A fantastic and philosophical vision of the apocalypse by one of the most striking Italian novelists of the twentieth century.
From his solitary buen retiro in the mountains, the last man on earth drives to the capital Chrysopolis to see if anyone else has survived the Vanishing. But there's no one else, living or dead, in that city of "holy plutocracy," with its fifty-six banks and as many churches. He'd left the metropolis to escape his fellow humans and their striving, but to find that the entire human race has evaporated in an instant is more than he had bargained for.
Guido Morselli's arresting post-apocalyptic novel, written just before he died, a suicide, in 1973, depicts a man much like the author himself-lonely, brilliant, difficult-and a world much like our own, mesmerized by money, speed, and machines. He travels around searching for signs of life at the US army base-palm trees, convertibles, and missile bays under the roadway-and scouts the well-appointed kitchens of his alpine valley's grand hotels for provisions, all the while brooding on the limits of human vision: his own, but also that of humankind. Meanwhile, life itself-the rest of nature-is just beginning to flourish now that human beings are gone.
A precocious portrait of our Anthropocene world and a philosophical last will and testament from a great Italian outsider.
Guido Morselli (1912–1973) was a novelist and essayist. After serving in the Italian Army, he began writing reportages and short stories while living abroad. He wrote several works of fiction, among them Past Conditional, Divertimento 1889, and Roman senza papa (Rome Without the Pope), though none were published during his lifetime. NYRB Classics published his novel The Communist in 2017.

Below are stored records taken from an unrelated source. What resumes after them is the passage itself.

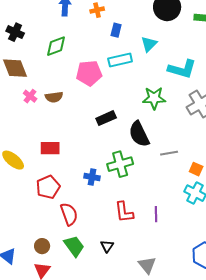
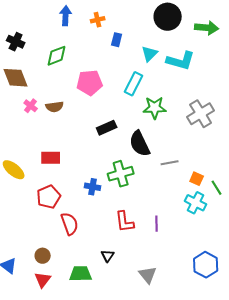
cyan rectangle: (120, 60) -> (134, 84), moved, turned -50
cyan L-shape: (182, 69) -> (181, 61), moved
green trapezoid: (74, 246) -> (81, 274), moved, turned -55

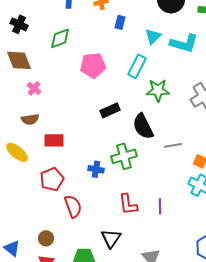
brown semicircle: (55, 107) -> (30, 119), moved
black triangle: (108, 256) -> (111, 238), size x1.5

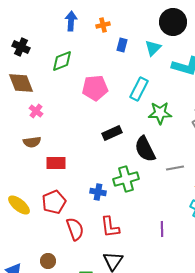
cyan triangle: (153, 36) -> (153, 48), moved
yellow ellipse: (17, 152) -> (19, 205), moved
red L-shape: (128, 204) -> (110, 227), moved

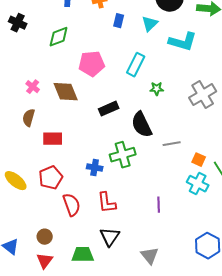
brown diamond: (21, 83) -> (66, 92), moved
green star: (160, 113) -> (157, 89), size x0.6
brown semicircle: (32, 142) -> (29, 118), turned 114

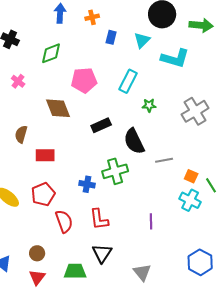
pink cross: (33, 87) -> (18, 81), moved

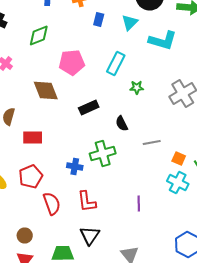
black semicircle: (134, 141) -> (122, 124), size x0.6

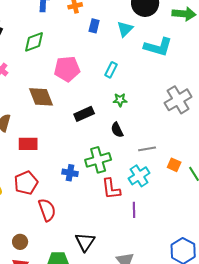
cyan rectangle: (116, 64) -> (111, 70), size x0.7
green star: (137, 88) -> (120, 100), moved
cyan cross: (178, 182) -> (139, 176), moved, turned 30
red L-shape: (87, 202) -> (111, 189), moved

Frederika Randall (1948–2020) was a writer, reporter, and translator. Among her translations are Ippolito Nievo’s Confessions of an Italian, and for NYRB, Guido Morselli’s The Communist. She received the National Endowment for the Arts Literature Fellowship for Translation and the PEN/Heim Translation Fund Grant, and with Sergio Luzzatto, the Cundill Prize. She finished her translation of Dissipatio H.G. shortly before her death in Rome in 2020.